La compraventa de periódicos políticos en Aguascalientes en la segunda mitad del siglo XIX
por Francisco Javier Delgado Aguilar
¿Cómo se vendían y compraban los periódicos políticos en Aguascalientes durante la segunda mitad del siglo XIX? Aunque la pregunta pueda parecer ociosa o superficial, tratar de responderla permite comenzar a conocer la forma en que autoridades y actores políticos se relacionaban para comunicarse e influir en diversas esferas de la vida pública, principalmente en la actividad electoral. Un caso útil que aporta información sobre este tema es el de la capital de Aguascalientes, que al igual que muchas otras ciudades de México, generaba y recibía una buena cantidad de periódicos que se leían, comentaban y discutían públicamente.
Uno de los conductos más comunes y publicitados para la venta de periódicos era el de las suscripciones. Con frecuencia los periódicos incluían, después del título y un lema que describía su orientación ideológica, las llamadas “condiciones de suscripción”: el día en que se publicaba, el precio de cada ejemplar o el de la suscripción (que solía ser mensual) y el costo extra que se debía cubrir para recibir la publicación fuera de la capital. En cada cabecera municipal había representantes que recibían el dinero de las suscripciones y (suponemos) repartían el periódico cuando llegaba a su destino.
Además de la suscripción, existía la posibilidad de adquirir número sueltos, acudiendo al taller en el que se imprimía el periódico o a algún local comercial. El Patriota, periódico oficial de Aguascalientes durante la guerra de 1847, se podía adquirir en el portal de Hidalgo ubicado en el Parián, “en la alacena junto a la botica”.

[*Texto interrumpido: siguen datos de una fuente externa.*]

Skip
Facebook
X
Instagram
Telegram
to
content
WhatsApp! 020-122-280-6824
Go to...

Así, talleres de imprenta y expendios comerciales se convertían en centros de reunión donde seguramente se leían, comentaban y discutían las noticias y novedades políticas del momento y en más de algún caso fueron el inicio de clubes y asociaciones políticas. A fines de la década de 1850, duranta la Guerra de Reforma, el taller de imprenta de José María Chávez era la sede de reuniones político-literarias que se convirtieron en clubes políticos liberales.
Muchos periódicos de la época solo indicaban el precio de cada ejemplar. Algunos eran periódicos satíricos o electorales, que se caracterizaban por su corta vida y que recurrían a repartidores para su distribución. El Recalcitrante, (1873), sólo indicaba su valor (un octavo), mientras que El Eco del Trabajo (1878) anunciaba que saldría a luz semanalmente y valdría tres centavos. Por su parte, Plutón, Órgano oficial del feudalismo infernal (1888), sólo anunciaba su precio: un centavo.

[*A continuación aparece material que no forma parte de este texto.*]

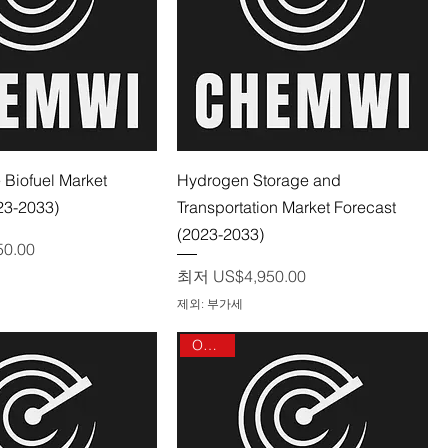
제품보기
제품보기
 Biofuel Market
Hydrogen Storage and
23-2033)
Transportation Market Forecast
(2023-2033)
50.00
할인가
최저
US$4,950.00
제외: 부가세
On sale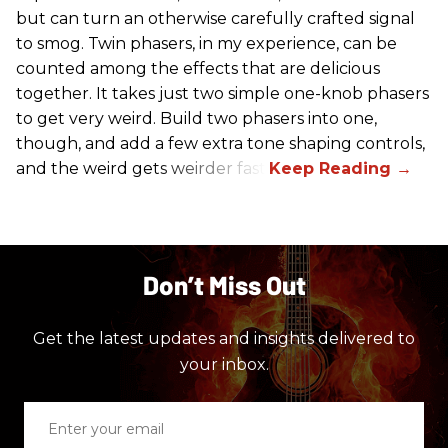
but can turn an otherwise carefully crafted signal
to smog. Twin phasers, in my experience, can be
counted among the effects that are delicious
together. It takes just two simple one-knob phasers
to get very weird. Build two phasers into one,
though, and add a few extra tone shaping controls,
and the weird gets weirder fast.
Don’t Miss Out
Get the latest updates and insights delivered to
your inbox.
Enter
your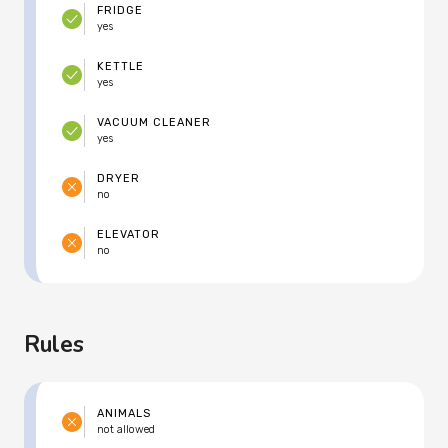
FRIDGE
yes
KETTLE
yes
VACUUM CLEANER
yes
DRYER
no
ELEVATOR
no
Rules
ANIMALS
not allowed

El recurso de los repartidores de periódicos o voceadores fue bastante común y problemático en la ciudad de Aguascalientes, por lo menos durante la segunda mitad del siglo XIX. De hecho, el reglamento de policía que regía en la capital hacia 1888 prohibía a los vendedores pregonar en voz alta el contenido de los periódicos y sólo permitía anunciar el título de la publicación y el número correspondiente.

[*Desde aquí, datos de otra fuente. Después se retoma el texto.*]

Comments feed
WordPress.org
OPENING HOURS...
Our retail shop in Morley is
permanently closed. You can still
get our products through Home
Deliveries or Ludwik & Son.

No resulta extraño entonces, que El Fandango, periódico satírico que comenzó a publicarse en 1887, rehusara el “canto de los pregoneros” para no lastimar el oído de sus lectores, a quienes aseguraba que la publicación no se anunciaría “con esa voz altisonante con que se anuncian otras publicaciones”, pues buscarían establecer depósitos de venta en distintos puntos de la ciudad.
Según una nota aparecida en septiembre de 1894 en El Eco Social, el origen de la medida se remontaba a 1877, cuando con motivo de las elecciones para gobernador, la prensa política local se exaltó a tal grado que el jefe político de la capital prohibió terminantemente “que los voceadores pregonaran las noticias más calumniantes o sensacionales”.
Así, existían diversas opciones para comprar un periódico y mantenerse informado: pagar una suscripción, comprar el ejemplar en la imprenta o en algún local comercial o salir a la calle al encuentro de los voceadores que gritaban sin empacho las noticias más escandalosas. En cualquier caso, vender y adquirir un ejemplar implicaba establecer o reforzar vínculos y relaciones sociales que enriquecían la vida política y la opinión pública.